**Problem requirements**: Copy each line below containing "LOGISTICS".

[The data Boundary: Start]

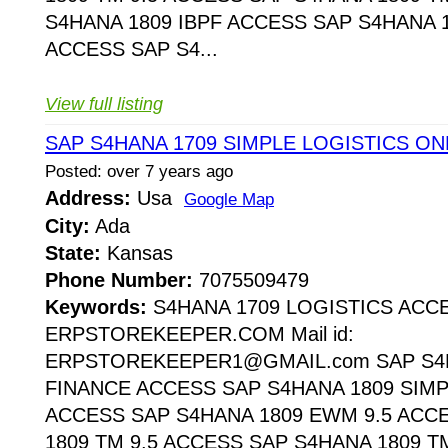
S4HANA 1809 IBPF ACCESS SAP S4HANA 1
ACCESS SAP S4...
View full listing
SAP S4HANA 1709 SIMPLE LOGISTICS ON
Posted: over 7 years ago
Address:
Usa
Google Map
City:
Ada
State:
Kansas
Phone Number:
7075509479
Keywords:
S4HANA 1709 LOGISTICS ACC
ERPSTOREKEEPER.COM Mail id:
ERPSTOREKEEPER1@GMAIL.com SAP S4H
FINANCE ACCESS SAP S4HANA 1809 SIMP
ACCESS SAP S4HANA 1809 EWM 9.5 ACC
1809 TM 9.5 ACCESS SAP S4HANA 1809 T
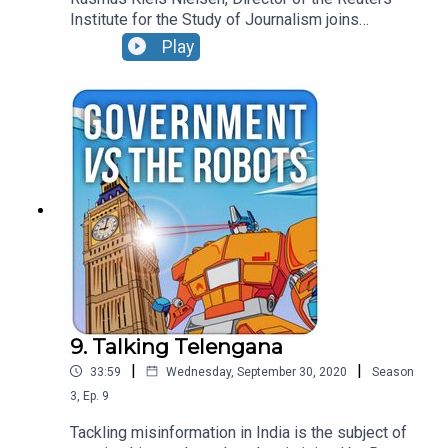
Institute for the Study of Journalism joins
Jonathan this week to chat through some of the
Play
challenges facing media creators and consumers.
9. Talking Telengana
|
|
33:59
Wednesday, September 30, 2020
Season
3
,
Ep.
9
Tackling misinformation in India is the subject of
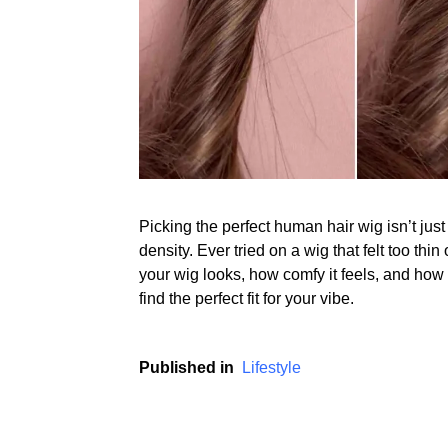
Picking the perfect human hair wig isn’t just
density. Ever tried on a wig that felt too thin
your wig looks, how comfy it feels, and how e
find the perfect fit for your vibe.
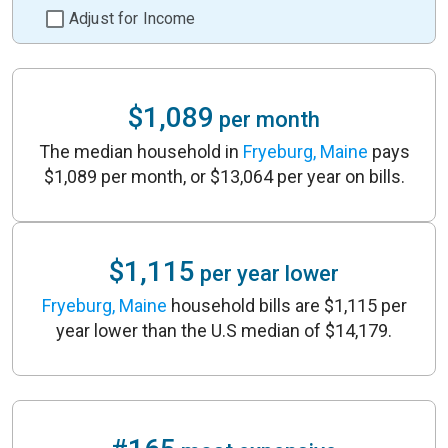
Adjust for Income
$1,089
per month
The median household in
Fryeburg, Maine
pays
$1,089 per month, or $13,064 per year on bills.
$1,115
per year lower
Fryeburg, Maine
household bills are $1,115 per
year lower than the U.S median of $14,179.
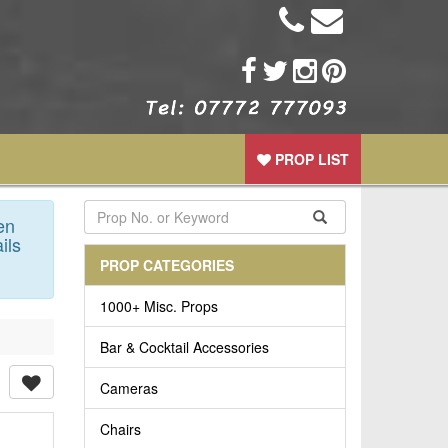
PROP LIST
en
ils
PROP CATEGORIES
1000+ Misc. Props
Bar & Cocktail Accessories
Cameras
Chairs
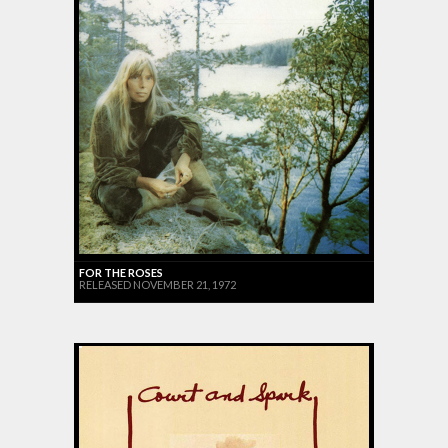
FOR THE ROSES
RELEASED NOVEMBER 21, 1972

[The data Boundary: End]

**Response to the task**:
SAP S4HANA 1709 SIMPLE LOGISTICS ON
S4HANA 1709 LOGISTICS ACC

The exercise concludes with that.